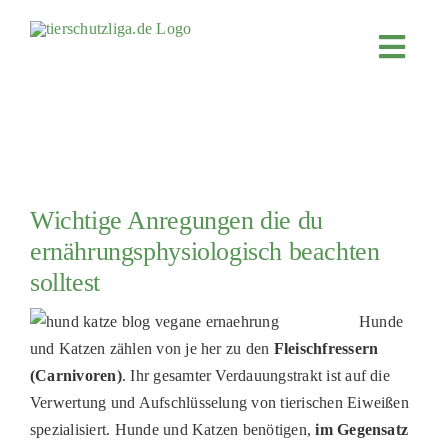
Skip
to
Toggl
content
Navig
JETZT SPENDEN
ÜBER UNS
PROJEKTE
Wichtige Anregungen die du
MITMACHEN
ernährungsphysiologisch beachten
FÖRDERN & VERERBEN
solltest
KOOPERATIONEN
Hunde
4KIDS
und Katzen zählen von je her zu den
Fleischfressern
(Carnivoren)
. Ihr gesamter Verdauungstrakt ist auf die
TIERHEIMTIERE
Verwertung und Aufschlüsselung von tierischen Eiweißen
TIERHEIME
spezialisiert. Hunde und Katzen benötigen
,
im Gegensatz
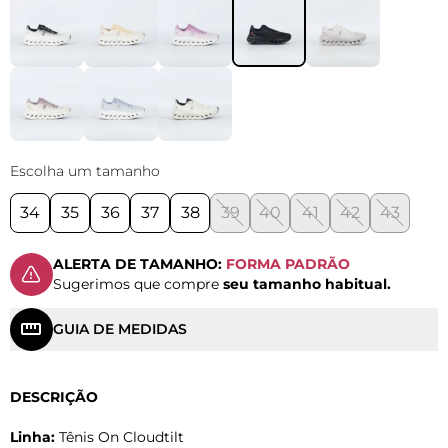
Escolha um tamanho
34
35
36
37
38
39
40
41
42
43
ALERTA DE TAMANHO:
FORMA PADRÃO
Sugerimos que compre
seu tamanho habitual.
GUIA DE MEDIDAS
DESCRIÇÃO
Linha:
Tênis On Cloudtilt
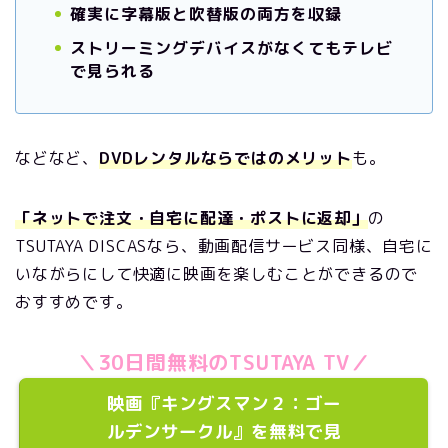
確実に字幕版と吹替版の両方を収録
ストリーミングデバイスがなくてもテレビ
で見られる
などなど、
DVDレンタルならではのメリット
も。
「ネットで注文・自宅に配達・ポストに返却」
の
TSUTAYA DISCASなら、動画配信サービス同様、自宅に
いながらにして快適に映画を楽しむことができるので
おすすめです。
＼30日間無料のTSUTAYA TV／
映画『キングスマン２：ゴー
ルデンサークル』を無料で見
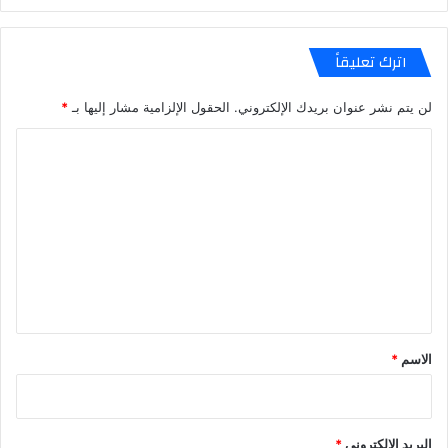
اترك تعليقاً
لن يتم نشر عنوان بريدك الإلكتروني.
الحقول الإلزامية مشار إليها بـ
*
ا
ل
ت
ع
ل
ي
ق
*
الاسم
*
البريد الإلكتروني
*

####

What to do >> Would it be possible to give the material above again exactly, with the pictures left out?

Written solution >>
Skip
to
Toggl
content
Navig
JETZT SPENDEN
ÜBER UNS
PROJEKTE
Wichtige Anregungen die du
MITMACHEN
ernährungsphysiologisch beachten
FÖRDERN & VERERBEN
solltest
KOOPERATIONEN
Hunde
4KIDS
und Katzen zählen von je her zu den
Fleischfressern
(Carnivoren)
. Ihr gesamter Verdauungstrakt ist auf die
TIERHEIMTIERE
Verwertung und Aufschlüsselung von tierischen Eiweißen
TIERHEIME
spezialisiert. Hunde und Katzen benötigen
,
im Gegensatz
Escolha um tamanho
34
35
36
37
38
39
40
41
42
43
ALERTA DE TAMANHO:
FORMA PADRÃO
Sugerimos que compre
seu tamanho habitual.
GUIA DE MEDIDAS
DESCRIÇÃO
Linha:
Tênis On Cloudtilt
確実に字幕版と吹替版の両方を収録
ストリーミングデバイスがなくてもテレビ
で見られる
などなど、
DVDレンタルならではのメリット
も。
「ネットで注文・自宅に配達・ポストに返却」
の
TSUTAYA DISCASなら、動画配信サービス同様、自宅に
いながらにして快適に映画を楽しむことができるので
おすすめです。
＼30日間無料のTSUTAYA TV／
映画『キングスマン２：ゴー
ルデンサークル』を無料で見
اترك تعليقاً
لن يتم نشر عنوان بريدك الإلكتروني.
الحقول الإلزامية مشار إليها بـ
*
ا
ل
ت
ع
ل
ي
ق
*
الاسم
*
البريد الإلكتروني
*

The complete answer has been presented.